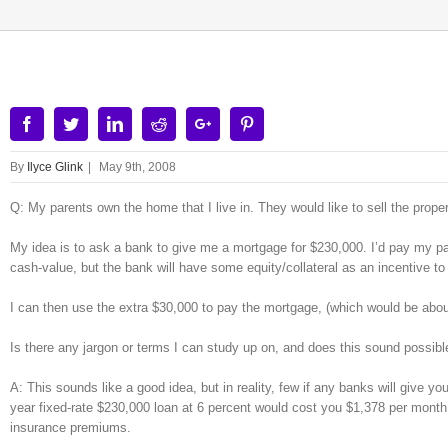
Facebook
Twitter
Linkedin
Reddit
Google+
Pinterest
By
Ilyce Glink
|
May 9th, 2008
Q: My parents own the home that I live in. They would like to sell the prop
My idea is to ask a bank to give me a mortgage for $230,000. I’d pay my par
cash-value, but the bank will have some equity/collateral as an incentive to
I can then use the extra $30,000 to pay the mortgage, (which would be about $
Is there any jargon or terms I can study up on, and does this sound poss
A: This sounds like a good idea, but in reality, few if any banks will give 
year fixed-rate $230,000 loan at 6 percent would cost you $1,378 per month
insurance premiums.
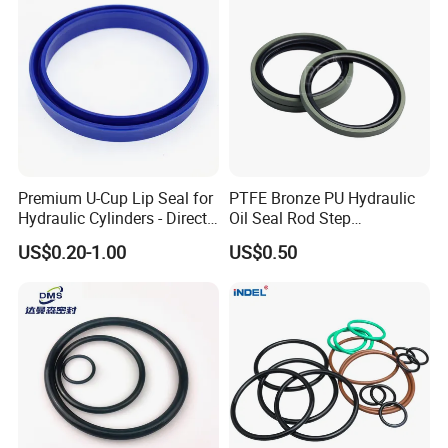
logos, labels, or any other branding elements
requested by the customer.
Premium U-Cup Lip Seal for
PTFE Bronze PU Hydraulic
Hydraulic Cylinders - Direct
Oil Seal Rod Step
Manufacturer
Mechanical Rubber Gasket
US$0.20-1.00
US$0.50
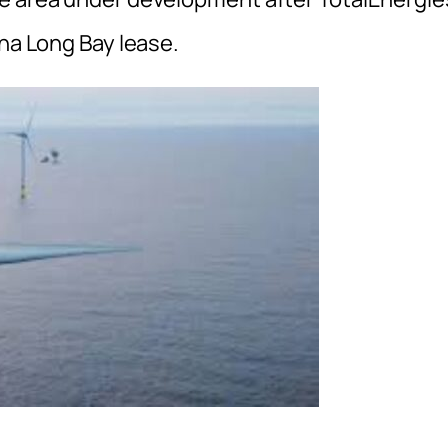
ina Long Bay lease.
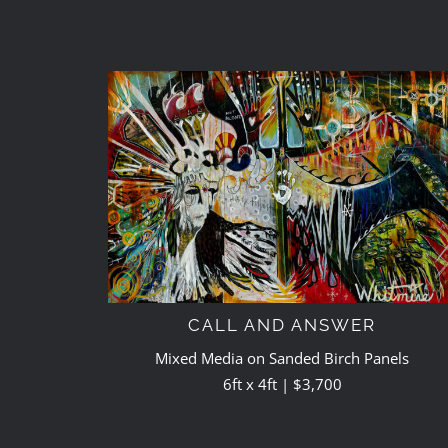
CALL AND ANSWER
Mixed Media on Sanded Birch Panels
6ft x 4ft | $3,700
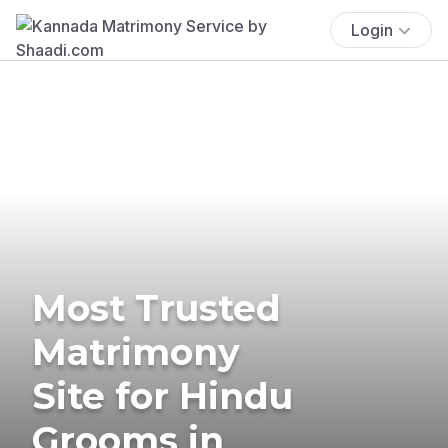
Login
Most Trusted
Matrimony
Site for Hindu
Grooms in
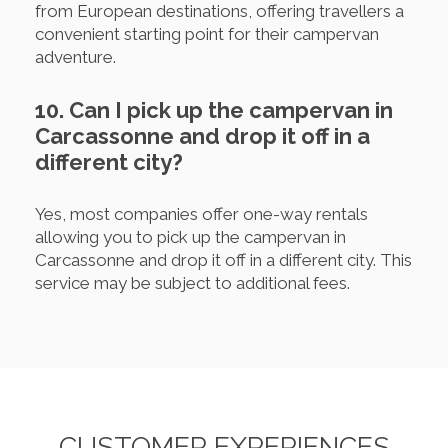
from European destinations, offering travellers a
convenient starting point for their campervan
adventure.
10. Can I pick up the campervan in
Carcassonne and drop it off in a
different city?
Yes, most companies offer one-way rentals
allowing you to pick up the campervan in
Carcassonne and drop it off in a different city. This
service may be subject to additional fees.
CUSTOMER EXPERIENCES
-=-=-=-=-
Leave out the pictures, then give all the records again exactly.

Facebook
Twitter
Linkedin
Reddit
Google+
Pinterest
By
Ilyce Glink
|
May 9th, 2008
Q: My parents own the home that I live in. They would like to sell the prop
My idea is to ask a bank to give me a mortgage for $230,000. I’d pay my par
cash-value, but the bank will have some equity/collateral as an incentive to
I can then use the extra $30,000 to pay the mortgage, (which would be about $
Is there any jargon or terms I can study up on, and does this sound poss
A: This sounds like a good idea, but in reality, few if any banks will give 
year fixed-rate $230,000 loan at 6 percent would cost you $1,378 per month
insurance premiums.
logos, labels, or any other branding elements
requested by the customer.
Premium U-Cup Lip Seal for
PTFE Bronze PU Hydraulic
Hydraulic Cylinders - Direct
Oil Seal Rod Step
Manufacturer
Mechanical Rubber Gasket
US$0.20-1.00
US$0.50
ina Long Bay lease.
CALL AND ANSWER
Mixed Media on Sanded Birch Panels
6ft x 4ft | $3,700
Login
Most Trusted
Matrimony
Site for Hindu
Grooms in
from European destinations, offering travellers a
convenient starting point for their campervan
adventure.
10. Can I pick up the campervan in
Carcassonne and drop it off in a
different city?
Yes, most companies offer one-way rentals
allowing you to pick up the campervan in
Carcassonne and drop it off in a different city. This
service may be subject to additional fees.
CUSTOMER EXPERIENCES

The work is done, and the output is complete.